In this example, the trains collided because an unoccupied train began moving and the safety systems in place did not stop the train.  Investigators still haven’t determined exactly what caused the train cars to move, but a key piece of the puzzle is that there was still power to the cars while they were being stored in a repair terminal awaiting maintenance.  The NTSB believes that it was common practice to leave power to cars so that the lights could be used to illuminate the terminal.  Workers used the lights to discourage graffiti and vandalism because the terminal was located in a high crime neighborhood. 

Investigators will need to not only determine why the train started rolling, but also learn more about why the safety systems didn’t prevent the accident.  Before colliding with another train, the unoccupied train traveled through five mechanical train-stop mechanisms, each of which should have stopped a train without a driver.  Emergency brakes were applied at each train-stop that caused the train to pause momentarily, but then it started moving because the setting on the master lever caused the train to restart.  Review of the safety systems will need to be part of the investigation to ensure that adequate protection is in place to prevent anything similar from occurring again.

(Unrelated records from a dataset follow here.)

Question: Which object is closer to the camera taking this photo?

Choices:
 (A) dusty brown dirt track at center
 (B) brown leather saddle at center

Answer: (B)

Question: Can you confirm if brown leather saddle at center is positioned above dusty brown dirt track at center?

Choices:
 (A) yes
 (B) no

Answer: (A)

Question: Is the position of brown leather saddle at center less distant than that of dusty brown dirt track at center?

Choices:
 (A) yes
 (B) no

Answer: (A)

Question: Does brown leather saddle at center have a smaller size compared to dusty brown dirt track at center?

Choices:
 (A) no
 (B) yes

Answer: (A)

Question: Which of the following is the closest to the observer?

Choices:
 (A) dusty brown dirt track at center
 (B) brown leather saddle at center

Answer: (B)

The NTSB investigation is still ongoing, but the NTSB has stated that de-energizing propulsion power and using an alternate brake setting could help prevent unintended movement of unoccupied train cars. Additionally, the NTSB believes the use of a wheel chock and/or derail would ensure that a train stopped by a mechanical train stop mechanism remains stopped.  Based on the information already uncovered, the NTSB has issued an urgent safety recommendation to the Federal Transit Authority (FTA). The NTSB recommended that the FTA issue a safety advisory to all rail transit properties to review procedures for storing unoccupied train cars to ensure that they were left in a safe condition that wouldn’t allow unintended movement and to ensure that they had redundant means of stopping any unintended movement.  There is more information that is needed to fully understand this accident, but these precautions would be effective solutions that can be quickly implemented to reduce the risk of train accidents.